To prevent inheriting Stage I noise or collapsing to trivial solutions, Stage II uses: \(\mathcal{L}_{stage2}=\mathcal{L}_{distill}+\mathcal{L}_{gen}+0.1\cdot\mathcal{L}_{sparse}\). \(\mathcal{L}_{distill}\) uses SmoothL1 to align \(\mathcal{M}^{pred}\approx\mathcal{M}^{prior}\) with a tolerance margin. \(\mathcal{L}_{gen}\) handles generation quality via \(w\)-weighting. \(\mathcal{L}_{sparse}\) combines L1 sparsity with \(D_{KL}(\mathcal{M}^{pred}\|\mathcal{M}^{prior})\) to prevent the mask from becoming uniform or drifting. This process bakes the subtitle removal logic into the LoRA-augmented attention (rank=64).
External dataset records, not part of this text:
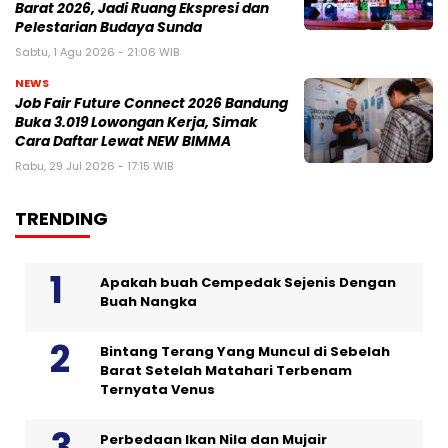
Barat 2026, Jadi Ruang Ekspresi dan
Pelestarian Budaya Sunda
Sabtu, 1 Agu 2026 - 21:06 WIB
NEWS
Job Fair Future Connect 2026 Bandung
Buka 3.019 Lowongan Kerja, Simak
Cara Daftar Lewat NEW BIMMA
Rabu, 29 Jul 2026 - 17:15 WIB
TRENDING
Apakah buah Cempedak Sejenis Dengan
Buah Nangka
Bintang Terang Yang Muncul di Sebelah
Barat Setelah Matahari Terbenam
Ternyata Venus
Perbedaan Ikan Nila dan Mujair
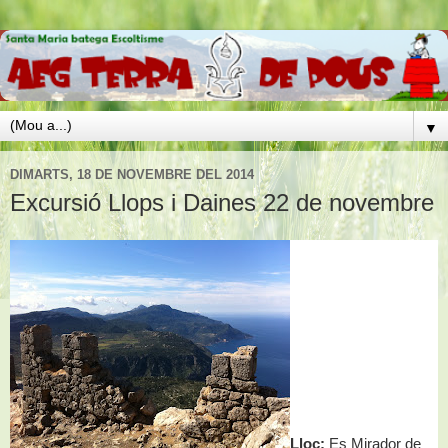
▼
DIMARTS, 18 DE NOVEMBRE DEL 2014
Excursió Llops i Daines 22 de novembre
Lloc:
Es Mirador de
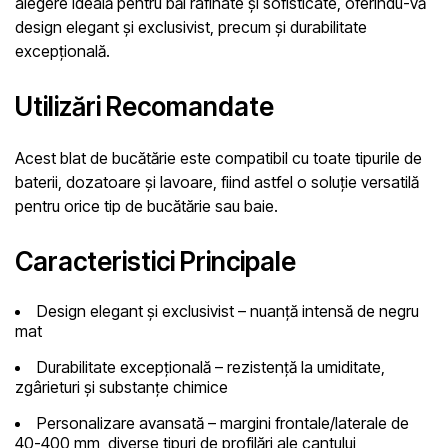
alegere ideală pentru băi rafinate și sofisticate, oferindu-vă
design elegant și exclusivist, precum și durabilitate
excepțională.
Utilizări Recomandate
Acest blat de bucătărie este compatibil cu toate tipurile de
baterii, dozatoare și lavoare, fiind astfel o soluție versatilă
pentru orice tip de bucătărie sau baie.
Caracteristici Principale
Design elegant și exclusivist
– nuanță intensă de negru
mat
Durabilitate excepțională
– rezistență la umiditate,
zgârieturi și substanțe chimice
Personalizare avansată
– margini frontale/laterale de
40-400 mm, diverse tipuri de profilări ale cantului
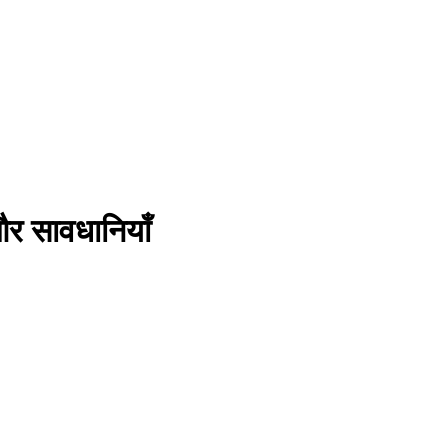
र सावधानियाँ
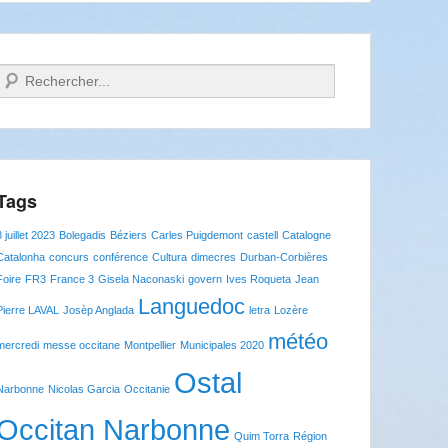
Recherche
Tags
8 juillet 2023
Bolegadis
Béziers
Carles Puigdemont
castell
Catalogne
Catalonha
concurs
conférence
Cultura
dimecres
Durban-Corbières
Foire
FR3
France 3
Gisela Naconaski
govern
Ives Roqueta
Jean
Languedoc
Pierre LAVAL
Josèp Anglada
letra
Lozère
météo
mercredi
messe occitane
Montpellier
Municipales 2020
Ostal
Narbonne
Nicolas Garcia
Occitanie
Occitan Narbonne
Quim Torra
Région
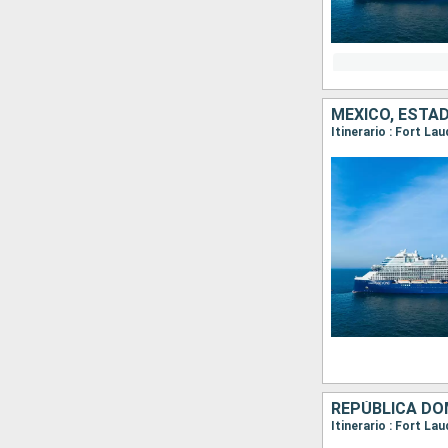
MÉXICO, ESTA
Itinerario : Fort La
REPÚBLICA DO
Itinerario : Fort La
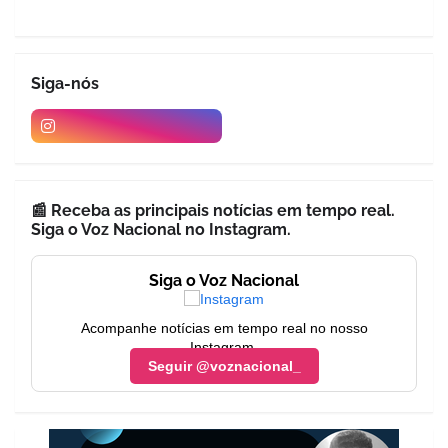
Siga-nós
📰 Receba as principais notícias em tempo real.
Siga o Voz Nacional no Instagram.
Siga o Voz Nacional
Acompanhe notícias em tempo real no nosso
Instagram.
Seguir @voznacional_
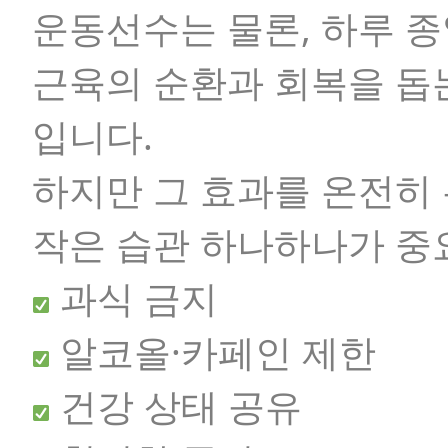
운동선수는 물론, 하루 
근육의 순환과 회복을 돕
입니다.
하지만 그 효과를 온전히
작은 습관 하나하나가 중
과식 금지
알코올·카페인 제한
건강 상태 공유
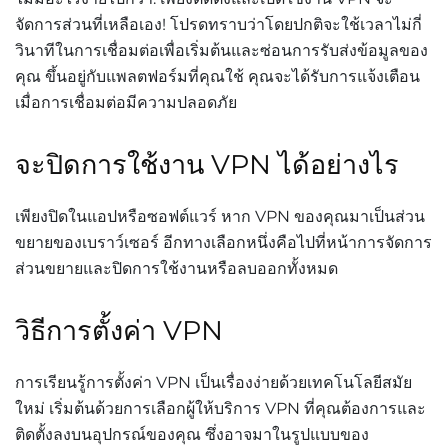
จัดการส่วนที่เหลือเอง! โปรดทราบว่าโดยปกติจะใช้เวลาไม่กี่
วินาทีในการเชื่อมต่อเพื่อเริ่มต้นและซ่อนการรับส่งข้อมูลของ
คุณ ขึ้นอยู่กับแพลตฟอร์มที่คุณใช้ คุณจะได้รับการแจ้งเตือน
เมื่อการเชื่อมต่อมีความปลอดภัย
จะปิดการใช้งาน VPN ได้อย่างไร
เพียงปิดในแอปหรือซอฟต์แวร์ หาก VPN ของคุณมาเป็นส่วน
ขยายของเบราว์เซอร์ อีกทางเลือกหนึ่งคือไปที่หน้าการจัดการ
ส่วนขยายและปิดการใช้งานหรือลบออกทั้งหมด
วิธีการตั้งค่า VPN
การเรียนรู้การตั้งค่า VPN เป็นเรื่องง่ายด้วยเทคโนโลยีสมัย
ใหม่ เริ่มต้นด้วยการเลือกผู้ให้บริการ VPN ที่คุณต้องการและ
ติดตั้งลงบนอุปกรณ์ของคุณ ซึ่งอาจมาในรูปแบบของ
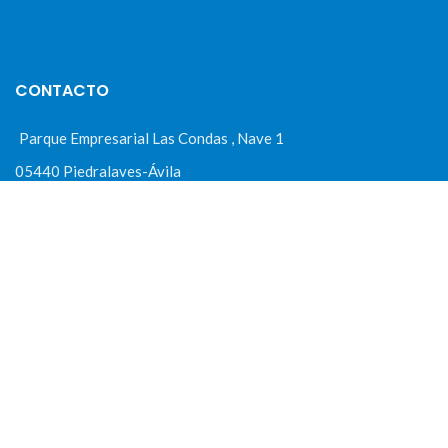
CONTACTO
Parque Empresarial Las Condas , Nave 1
05440 Piedralaves-Ávila
603 57 44 50
info@motorecambiosfldelhierro.com
Síguenos en Facebook
Síguenos en Instagram
NAVEGACIÓN
Inicio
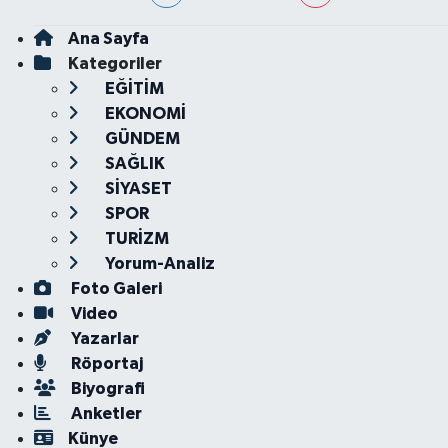
Ana Sayfa
Kategoriler
EĞİTİM
EKONOMİ
GÜNDEM
SAĞLIK
SİYASET
SPOR
TURİZM
Yorum-Analiz
Foto Galeri
Video
Yazarlar
Röportaj
Biyografi
Anketler
Künye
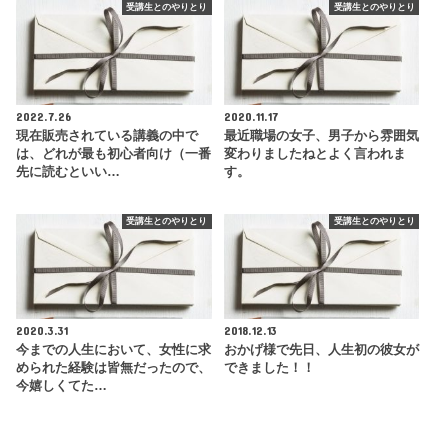
受講生とのやりとり
受講生とのやりとり
2022.7.26
2020.11.17
現在販売されている講義の中で
最近職場の女子、男子から雰囲気
は、どれが最も初心者向け（一番
変わりましたねとよく言われま
先に読むといい…
す。
受講生とのやりとり
受講生とのやりとり
2020.3.31
2018.12.13
今までの人生において、女性に求
おかげ様で先日、人生初の彼女が
められた経験は皆無だったので、
できました！！
今嬉しくてた…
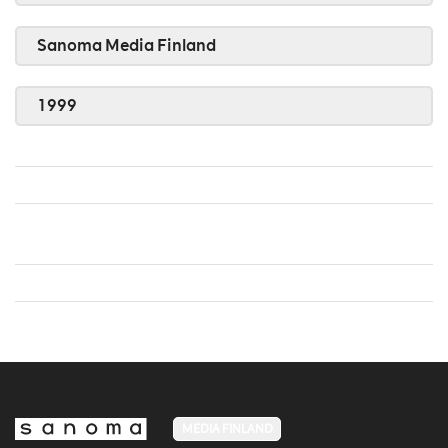
Sanoma Media Finland
1999
MEDIA FINLAND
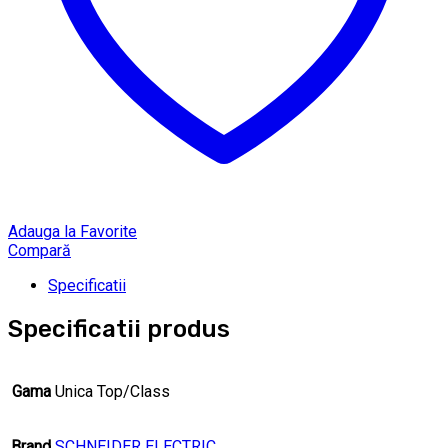
Adauga la Favorite
Compară
Specificatii
Specificatii produs
Gama
Unica Top/Class
Brand
SCHNEIDER ELECTRIC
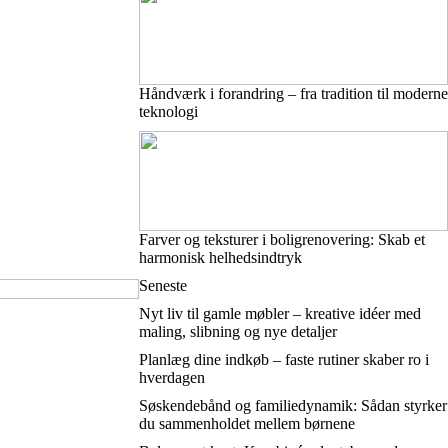
Håndværk i forandring – fra tradition til moderne
teknologi
Farver og teksturer i boligrenovering: Skab et
harmonisk helhedsindtryk
Seneste
Nyt liv til gamle møbler – kreative idéer med
maling, slibning og nye detaljer
Planlæg dine indkøb – faste rutiner skaber ro i
hverdagen
Søskendebånd og familiedynamik: Sådan styrker
du sammenholdet mellem børnene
During inference (Alg.1), the model directly outputs a clean video from a subtitled input without any external modules, eliminating cascading errors.

Loss & Training¶

Stage I: \(\mathcal{L}_{stage1}=\mathcal{L}_{ortho}+0.5\mathcal{L}_{adv}+\mathcal{L}_{region}+0.1\mathcal{L}_{recon}\), using AdamW (lr=\(2\times 10^{-5}\)) for 1 epoch (~70 min).
Stage II: Optimized via \(\mathcal{L}_{stage2}\) using AdamW (lr=\(1\times 10^{-4}\), gradient clipping=1.0) for 1 epoch (~1 day on 8×A800). LoRA rank=64 is applied to q, k, v, o and ffn.0/2; \(\gamma=0.8, \delta=10^{-6}\). Stage II data consists of 500 videos × 81 consecutive frames.

Key Experimental Results¶

Main Results (Chinese Subtitle Test Set, 400 Samples)¶

Method	PSNR↑	SSIM↑	LPIPS↓	VFID↓	TWE↓	Flow Var↓	s/frame↓
ProPainter	17.24	0.658	0.329	98.46	1.286	0.885	2.36
MiniMax-Remover	20.03	0.773	0.166	95.39	4.222	0.415	4.90
DiffuEraser	17.85	0.672	0.458	72.51	1.523	0.630	3.47
CLEAR (mask-free)	26.80	0.894	0.101	20.37	1.227	0.029	4.86

Ours achieves PSNR +6.77 dB, VFID -74.7%, and Flow Variance -93.0% compared to Prev. SOTA. Notably, all baselines require external masks, while CLEAR is input-only.

Ablation Study¶

Configuration	PSNR↑	VFID↓	TWE↓
Baseline (LoRA-only)	21.62	34.74	1.320
+ M1: Stage I prior + focal weighting	23.11	38.21	1.303
+ M2: Context Distillation	24.72	31.73	1.279
+ M3: Context-Aware Adaptation	25.09	31.56	1.257
+ M4: Context Consistency (CLEAR)	26.80	20.37	1.227

Inference setting	PSNR↑	VFID↓	s/frame
steps=5 (default)	26.80	20.37	4.86
steps=10	29.43	35.70	9.92
cfg=1.2	29.65	40.71	4.86
lora_scale=0.5	25.17	63.02	4.86
lora_scale=1.5	27.94	42.16	4.86

Key Findings¶

A cumulative 5.18 dB PSNR gain is attributed to the combination of the four modules. Consistency regularization (M4) alone provides the largest VFID reduction (-35.5%), proving that preventing \(\mathcal{M}^{pred}\) degradation is vital for perceptual quality.
While steps=10 improves PSNR, VFID worsens (35.70 vs 20.37), suggesting more denoising steps introduce artifacts; 5 steps is the optimal default.
Zero-shot performance: Although trained only on Chinese subtitles, the model successfully removes subtitles in English, Korean, French, Japanese, Russian, and German, validating the learning of abstract occlusion patterns.

Highlights & Insights¶

Pixel Difference + Orthogonal Decoupling: Replacing expensive mask annotations with pixel differences and using orthogonal/adversarial constraints to isolate subtitle information is an efficient data strategy.
Gradient Flow through \(\mathcal{M}^{pred}\): Unlike methods that detach masks, CLEAR allows gradients from the diffusion loss to flow back to the head. This creates a feedback loop where high-error regions naturally increase \(\mathcal{M}^{pred}\) weights.
Engineering Value of Mask-Free Inference: Eliminating dependencies on text detection/segmentation removes fragile sub-pipelines (OCR failures, tracking drift). Combined with 0.77% parameter efficiency, this is highly suitable for production deployment.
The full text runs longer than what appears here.